• _TASK DESCRIPTION_
Copy all of the records word for word.

"""

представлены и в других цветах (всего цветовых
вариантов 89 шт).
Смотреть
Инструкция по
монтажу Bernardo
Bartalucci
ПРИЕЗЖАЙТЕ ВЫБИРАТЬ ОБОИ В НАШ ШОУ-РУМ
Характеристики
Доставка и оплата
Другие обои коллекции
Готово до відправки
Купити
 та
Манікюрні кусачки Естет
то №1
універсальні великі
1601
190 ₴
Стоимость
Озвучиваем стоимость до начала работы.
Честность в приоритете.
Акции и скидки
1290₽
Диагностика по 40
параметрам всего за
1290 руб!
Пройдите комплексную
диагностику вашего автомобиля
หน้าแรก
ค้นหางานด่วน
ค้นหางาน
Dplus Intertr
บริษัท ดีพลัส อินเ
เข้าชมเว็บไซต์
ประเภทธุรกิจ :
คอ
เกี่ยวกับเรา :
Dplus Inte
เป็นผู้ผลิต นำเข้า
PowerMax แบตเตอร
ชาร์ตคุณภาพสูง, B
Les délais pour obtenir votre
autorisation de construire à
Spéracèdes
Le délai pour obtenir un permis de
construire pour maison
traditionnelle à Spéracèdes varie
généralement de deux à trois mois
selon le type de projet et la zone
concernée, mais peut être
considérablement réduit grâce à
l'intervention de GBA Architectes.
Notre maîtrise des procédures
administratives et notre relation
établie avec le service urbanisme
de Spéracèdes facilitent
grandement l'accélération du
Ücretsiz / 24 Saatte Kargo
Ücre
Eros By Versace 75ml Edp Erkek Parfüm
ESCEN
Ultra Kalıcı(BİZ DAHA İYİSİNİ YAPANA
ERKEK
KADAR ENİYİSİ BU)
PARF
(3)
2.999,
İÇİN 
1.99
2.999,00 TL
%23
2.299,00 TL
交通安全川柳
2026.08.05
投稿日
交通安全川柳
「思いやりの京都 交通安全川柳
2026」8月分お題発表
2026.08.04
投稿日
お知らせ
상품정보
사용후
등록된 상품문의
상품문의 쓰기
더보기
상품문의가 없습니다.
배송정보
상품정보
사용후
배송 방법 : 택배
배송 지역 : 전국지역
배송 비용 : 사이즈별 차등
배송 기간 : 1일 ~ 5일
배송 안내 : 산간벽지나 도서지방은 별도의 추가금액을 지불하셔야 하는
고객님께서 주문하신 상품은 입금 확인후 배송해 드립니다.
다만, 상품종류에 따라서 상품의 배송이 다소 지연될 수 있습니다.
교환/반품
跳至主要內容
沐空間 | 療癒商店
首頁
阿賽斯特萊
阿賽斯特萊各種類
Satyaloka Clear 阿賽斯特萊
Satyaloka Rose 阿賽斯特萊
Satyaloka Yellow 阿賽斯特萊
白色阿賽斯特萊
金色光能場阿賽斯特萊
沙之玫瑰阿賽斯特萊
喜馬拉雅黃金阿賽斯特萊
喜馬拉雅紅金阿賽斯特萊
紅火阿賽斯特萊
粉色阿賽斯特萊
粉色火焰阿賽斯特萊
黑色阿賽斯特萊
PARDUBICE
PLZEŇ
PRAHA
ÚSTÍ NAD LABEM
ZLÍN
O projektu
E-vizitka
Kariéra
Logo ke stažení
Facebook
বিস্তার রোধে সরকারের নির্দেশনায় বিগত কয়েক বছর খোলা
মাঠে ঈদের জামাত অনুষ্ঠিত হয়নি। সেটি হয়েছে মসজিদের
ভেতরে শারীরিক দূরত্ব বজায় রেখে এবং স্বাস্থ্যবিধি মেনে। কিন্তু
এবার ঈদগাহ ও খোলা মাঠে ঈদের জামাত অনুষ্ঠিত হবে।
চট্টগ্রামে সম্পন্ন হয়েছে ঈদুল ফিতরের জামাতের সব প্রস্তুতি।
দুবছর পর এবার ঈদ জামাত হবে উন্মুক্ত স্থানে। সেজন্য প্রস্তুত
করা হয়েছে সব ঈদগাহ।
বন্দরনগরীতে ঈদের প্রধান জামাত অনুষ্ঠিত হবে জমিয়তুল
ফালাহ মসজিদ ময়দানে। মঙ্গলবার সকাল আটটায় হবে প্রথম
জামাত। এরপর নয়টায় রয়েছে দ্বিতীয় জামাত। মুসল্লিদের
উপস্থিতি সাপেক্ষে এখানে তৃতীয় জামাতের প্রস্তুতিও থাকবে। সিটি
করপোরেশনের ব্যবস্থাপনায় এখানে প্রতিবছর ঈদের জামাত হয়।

"""

• _YOUR RESPONSE_
представлены и в других цветах (всего цветовых
вариантов 89 шт).
Смотреть
Инструкция по
монтажу Bernardo
Bartalucci
ПРИЕЗЖАЙТЕ ВЫБИРАТЬ ОБОИ В НАШ ШОУ-РУМ
Характеристики
Доставка и оплата
Другие обои коллекции
Готово до відправки
Купити
 та
Манікюрні кусачки Естет
то №1
універсальні великі
1601
190 ₴
Стоимость
Озвучиваем стоимость до начала работы.
Честность в приоритете.
Акции и скидки
1290₽
Диагностика по 40
параметрам всего за
1290 руб!
Пройдите комплексную
диагностику вашего автомобиля
หน้าแรก
ค้นหางานด่วน
ค้นหางาน
Dplus Intertr
บริษัท ดีพลัส อินเ
เข้าชมเว็บไซต์
ประเภทธุรกิจ :
คอ
เกี่ยวกับเรา :
Dplus Inte
เป็นผู้ผลิต นำเข้า
PowerMax แบตเตอร
ชาร์ตคุณภาพสูง, B
Les délais pour obtenir votre
autorisation de construire à
Spéracèdes
Le délai pour obtenir un permis de
construire pour maison
traditionnelle à Spéracèdes varie
généralement de deux à trois mois
selon le type de projet et la zone
concernée, mais peut être
considérablement réduit grâce à
l'intervention de GBA Architectes.
Notre maîtrise des procédures
administratives et notre relation
établie avec le service urbanisme
de Spéracèdes facilitent
grandement l'accélération du
Ücretsiz / 24 Saatte Kargo
Ücre
Eros By Versace 75ml Edp Erkek Parfüm
ESCEN
Ultra Kalıcı(BİZ DAHA İYİSİNİ YAPANA
ERKEK
KADAR ENİYİSİ BU)
PARF
(3)
2.999,
İÇİN 
1.99
2.999,00 TL
%23
2.299,00 TL
交通安全川柳
2026.08.05
投稿日
交通安全川柳
「思いやりの京都 交通安全川柳
2026」8月分お題発表
2026.08.04
投稿日
お知らせ
상품정보
사용후
등록된 상품문의
상품문의 쓰기
더보기
상품문의가 없습니다.
배송정보
상품정보
사용후
배송 방법 : 택배
배송 지역 : 전국지역
배송 비용 : 사이즈별 차등
배송 기간 : 1일 ~ 5일
배송 안내 : 산간벽지나 도서지방은 별도의 추가금액을 지불하셔야 하는
고객님께서 주문하신 상품은 입금 확인후 배송해 드립니다.
다만, 상품종류에 따라서 상품의 배송이 다소 지연될 수 있습니다.
교환/반품
跳至主要內容
沐空間 | 療癒商店
首頁
阿賽斯特萊
阿賽斯特萊各種類
Satyaloka Clear 阿賽斯特萊
Satyaloka Rose 阿賽斯特萊
Satyaloka Yellow 阿賽斯特萊
白色阿賽斯特萊
金色光能場阿賽斯特萊
沙之玫瑰阿賽斯特萊
喜馬拉雅黃金阿賽斯特萊
喜馬拉雅紅金阿賽斯特萊
紅火阿賽斯特萊
粉色阿賽斯特萊
粉色火焰阿賽斯特萊
黑色阿賽斯特萊
PARDUBICE
PLZEŇ
PRAHA
ÚSTÍ NAD LABEM
ZLÍN
O projektu
E-vizitka
Kariéra
Logo ke stažení
Facebook
বিস্তার রোধে সরকারের নির্দেশনায় বিগত কয়েক বছর খোলা
মাঠে ঈদের জামাত অনুষ্ঠিত হয়নি। সেটি হয়েছে মসজিদের
ভেতরে শারীরিক দূরত্ব বজায় রেখে এবং স্বাস্থ্যবিধি মেনে। কিন্তু
এবার ঈদগাহ ও খোলা মাঠে ঈদের জামাত অনুষ্ঠিত হবে।
চট্টগ্রামে সম্পন্ন হয়েছে ঈদুল ফিতরের জামাতের সব প্রস্তুতি।
দুবছর পর এবার ঈদ জামাত হবে উন্মুক্ত স্থানে। সেজন্য প্রস্তুত
করা হয়েছে সব ঈদগাহ।
বন্দরনগরীতে ঈদের প্রধান জামাত অনুষ্ঠিত হবে জমিয়তুল
ফালাহ মসজিদ ময়দানে। মঙ্গলবার সকাল আটটায় হবে প্রথম
জামাত। এরপর নয়টায় রয়েছে দ্বিতীয় জামাত। মুসল্লিদের
উপস্থিতি সাপেক্ষে এখানে তৃতীয় জামাতের প্রস্তুতিও থাকবে। সিটি
করপোরেশনের ব্যবস্থাপনায় এখানে প্রতিবছর ঈদের জামাত হয়।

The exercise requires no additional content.